The Fed is Where Banks Deposit Money
Those deposits, which are called reserves, are the means by which banks pay other banks. Before the financial crisis of 2007-08, banks did not earn interest on reserves, so they deposited what was required by law: $43 billion, plus another $1.9 billion in excess reserves. Moreover, this $45 billion in total reserves was somehow able to circulate among banks and support trillions of dollars in payments.
For example, say your bank is Wells Fargo, and you write a check for $2,500 to your car mechanic, who happens to bank at Citi. Wells deducts $2,500 from your checking account, and then transfers $2,500 from its reserve account at the Fed to Citi’s reserve account. Then Citi increases the mechanic’s checking account by $2,500. No actual cash moves; it is all done electronically. And when some banks were short of reserves, they could always borrow them from other banks.
However, in 2008, the healthier banks stopped lending their reserves to the failing banks, and the payment processing system was on the verge of collapse. To make sure people’s mortgage and car payments were processed, the government bailed out the failing banks. This gave the healthier banks the confidence they needed to lend failing banks reserves again and prevented interruption of the payment processing system, which would have stopped commerce and caused another Great Depression.
After the government stabilized the banks, and with the fed funds rate already lowered to zero, the Fed embarked on a stimulus program (quantitative easing) through which it bought long-term bonds from banks, which the Fed paid for by crediting the banks with reserves. The Fed bought so many bonds that reserves went from $45 billion in 2008 to $2.6 trillion today.
Historically, when the Fed wanted to raise rates, it would sell bonds to banks, which the banks would pay for with reserves. This drained reserves from the banking system, so the cost to borrow the remaining reserves would go up.

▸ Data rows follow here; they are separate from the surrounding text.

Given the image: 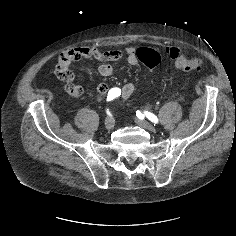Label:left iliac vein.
<instances>
[{
    "label": "left iliac vein",
    "mask_w": 236,
    "mask_h": 236,
    "mask_svg": "<svg viewBox=\"0 0 236 236\" xmlns=\"http://www.w3.org/2000/svg\"><path fill=\"white\" fill-rule=\"evenodd\" d=\"M137 123V125H139L140 127L148 130V131H151V132H155V127L150 124L149 122L145 121V120H142V119H136L135 121Z\"/></svg>",
    "instance_id": "obj_1"
}]
</instances>
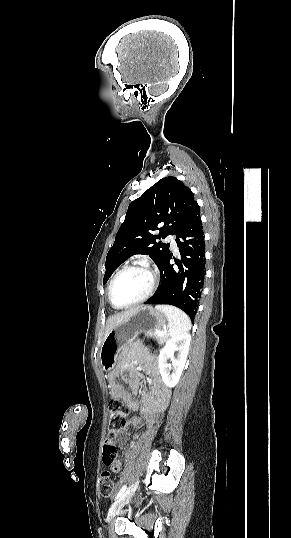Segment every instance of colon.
Returning <instances> with one entry per match:
<instances>
[{
	"instance_id": "5ec220e1",
	"label": "colon",
	"mask_w": 291,
	"mask_h": 538,
	"mask_svg": "<svg viewBox=\"0 0 291 538\" xmlns=\"http://www.w3.org/2000/svg\"><path fill=\"white\" fill-rule=\"evenodd\" d=\"M145 346L154 351L159 343L157 339L147 337L144 339ZM128 408L121 401L112 398L109 402V435L103 447V462L112 467L116 463V448L113 444L114 438L124 428L127 423ZM99 491L104 497H111L115 491V484L112 472H103L99 479Z\"/></svg>"
}]
</instances>
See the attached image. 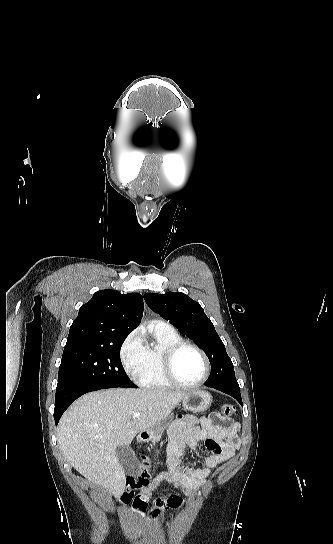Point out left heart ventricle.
I'll return each mask as SVG.
<instances>
[{"instance_id":"left-heart-ventricle-1","label":"left heart ventricle","mask_w":333,"mask_h":544,"mask_svg":"<svg viewBox=\"0 0 333 544\" xmlns=\"http://www.w3.org/2000/svg\"><path fill=\"white\" fill-rule=\"evenodd\" d=\"M175 371L182 382L195 383L204 376L205 365L196 351L184 349L176 359Z\"/></svg>"}]
</instances>
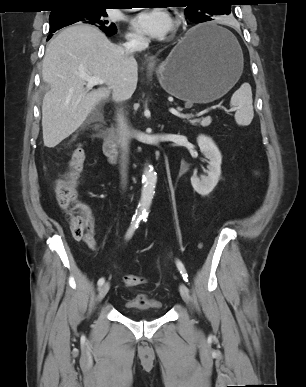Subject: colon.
Masks as SVG:
<instances>
[{
    "instance_id": "colon-1",
    "label": "colon",
    "mask_w": 306,
    "mask_h": 387,
    "mask_svg": "<svg viewBox=\"0 0 306 387\" xmlns=\"http://www.w3.org/2000/svg\"><path fill=\"white\" fill-rule=\"evenodd\" d=\"M85 150L78 146L74 149L68 163V170L55 183V197L60 208L65 211L69 219V227L74 238H82L89 230V220L83 207L78 202L77 181L85 162ZM125 286L142 285L146 279L140 275H125Z\"/></svg>"
}]
</instances>
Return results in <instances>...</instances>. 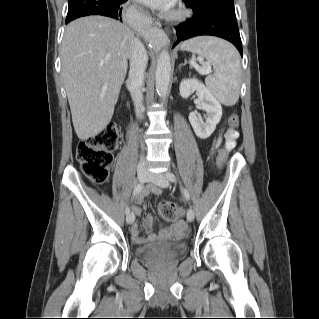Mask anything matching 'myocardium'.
<instances>
[{
    "label": "myocardium",
    "mask_w": 319,
    "mask_h": 319,
    "mask_svg": "<svg viewBox=\"0 0 319 319\" xmlns=\"http://www.w3.org/2000/svg\"><path fill=\"white\" fill-rule=\"evenodd\" d=\"M185 15H186V12L184 8H182L181 6H177L169 13L168 17L171 20H178L183 18Z\"/></svg>",
    "instance_id": "f54148a6"
}]
</instances>
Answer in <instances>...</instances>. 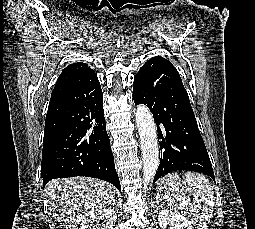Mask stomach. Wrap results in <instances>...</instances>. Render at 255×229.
<instances>
[{
	"label": "stomach",
	"instance_id": "stomach-1",
	"mask_svg": "<svg viewBox=\"0 0 255 229\" xmlns=\"http://www.w3.org/2000/svg\"><path fill=\"white\" fill-rule=\"evenodd\" d=\"M183 186V181H181L179 176L175 173L165 176L158 183L160 190L168 192L173 196L175 192H182L184 190Z\"/></svg>",
	"mask_w": 255,
	"mask_h": 229
}]
</instances>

Banks would then try to pass their higher borrowing costs onto their customers by charging them higher rates on mortgages, car loans, business loans, etc.
Today the Fed has a no way of quickly draining those $2.6 trillion of reserves. So, to raise the federal funds rate, the Fed will now have to pay banks interest on their reserves. If not, there would be a stampede of banks wanting to lend their excess reserves to other banks causing any recently raised federal funds rate to fall back to zero.

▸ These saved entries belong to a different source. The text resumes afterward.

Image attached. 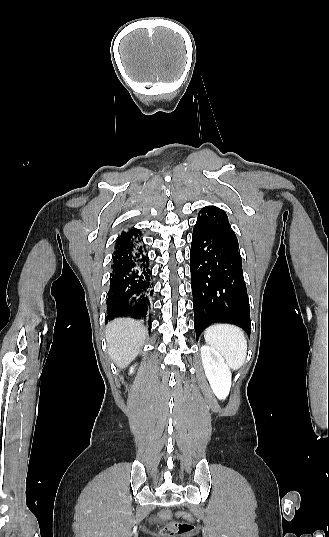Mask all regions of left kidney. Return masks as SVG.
Listing matches in <instances>:
<instances>
[{
  "label": "left kidney",
  "mask_w": 329,
  "mask_h": 537,
  "mask_svg": "<svg viewBox=\"0 0 329 537\" xmlns=\"http://www.w3.org/2000/svg\"><path fill=\"white\" fill-rule=\"evenodd\" d=\"M201 359L206 377L218 399H225L231 388V371L223 357L214 348L202 346Z\"/></svg>",
  "instance_id": "5707ae66"
}]
</instances>
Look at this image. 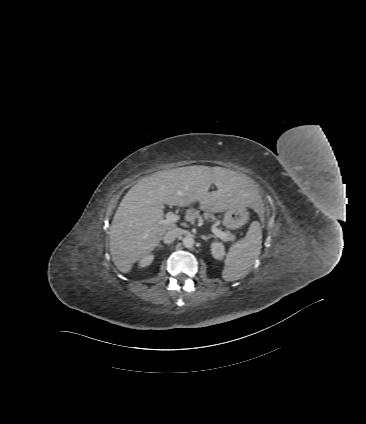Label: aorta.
<instances>
[{"label": "aorta", "instance_id": "1", "mask_svg": "<svg viewBox=\"0 0 366 424\" xmlns=\"http://www.w3.org/2000/svg\"><path fill=\"white\" fill-rule=\"evenodd\" d=\"M195 244L194 238L191 235H187L183 238V245L186 248H192Z\"/></svg>", "mask_w": 366, "mask_h": 424}]
</instances>
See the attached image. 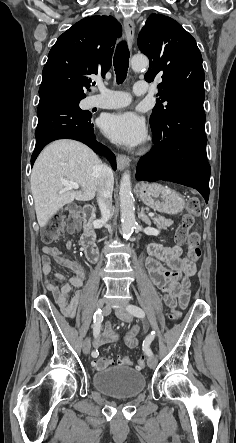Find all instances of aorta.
I'll use <instances>...</instances> for the list:
<instances>
[{"instance_id":"1","label":"aorta","mask_w":236,"mask_h":443,"mask_svg":"<svg viewBox=\"0 0 236 443\" xmlns=\"http://www.w3.org/2000/svg\"><path fill=\"white\" fill-rule=\"evenodd\" d=\"M149 61L147 57L142 55L133 56L131 59V66L135 71L141 70L147 67ZM120 215L122 223V234L124 237L128 238L133 232V227L135 225V206L134 198L131 188V176L129 171L122 175L120 181Z\"/></svg>"}]
</instances>
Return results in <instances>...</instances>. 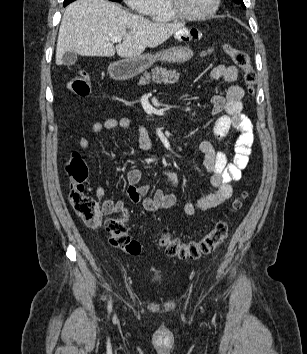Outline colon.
I'll return each mask as SVG.
<instances>
[{
  "label": "colon",
  "instance_id": "colon-1",
  "mask_svg": "<svg viewBox=\"0 0 307 354\" xmlns=\"http://www.w3.org/2000/svg\"><path fill=\"white\" fill-rule=\"evenodd\" d=\"M223 51L232 59L234 64L243 71L244 81L250 95L255 93L257 75L252 67L250 57L244 50L230 44L222 45ZM210 51H205L207 55ZM69 88L78 96L85 97L90 92L88 76L83 71L74 72L68 80ZM66 171L70 179L69 202L76 214L91 228L105 227L109 233L110 244L131 255H137L141 251L138 241L128 234V212L123 208L118 217H109L104 220L107 213L105 207L100 205L93 197L85 192V182L88 178V168L78 153H73L69 158ZM246 194L233 203L235 210L241 208ZM229 224L227 220H219L214 227L201 239L192 240L188 243L178 238L171 237L168 233H162L159 244L170 257L179 259L196 260L215 251L227 238Z\"/></svg>",
  "mask_w": 307,
  "mask_h": 354
}]
</instances>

In 2009, in anticipation of this dilemma, some members of the Fed discussed getting rid of all those excess reserves by selling the bonds back to the banks. However, instead of selling bonds, the Fed over the next few years bought trillions of dollars more.
Impact of Rising Interest Rates on Bonds
When there is talk of rates going up, people and companies that consider borrowing money tend to speed up their decision-making processes to lock in the lower rates. Investors who own a lot of bonds in their portfolios also get anxious because, when rates go up, the value of their bonds starts to go down.
But the interest rate policy of the Federal Reserve is but one variable in an economy full of variables. So there is no guarantee that commercial banks will be able to pass their higher borrowing costs onto consumers and businesses—especially if the slowdown of the gross domestic product in the third quarter of FY 2015 continues.
However, the Fed knows it must get the federal funds rates off of zero. If the economy were to fall back into a recession and the rate was still at zero, the Fed’s only policy tool would be the unpopular bond-buying program, quantitative easing.
The Fed probably should have raised the fed funds rate last year. Instead, what is likely now is that a slowing economy and tame inflation will put the Fed in the unenviable position of having to pay banks interest to slow an already slowing economy.
These are the opinions of Financial Advisor Tim Hayes and not necessarily those of Cambridge Investment Research. They are for informational purposes only, and should not be construed or acted upon as individualized investment advice.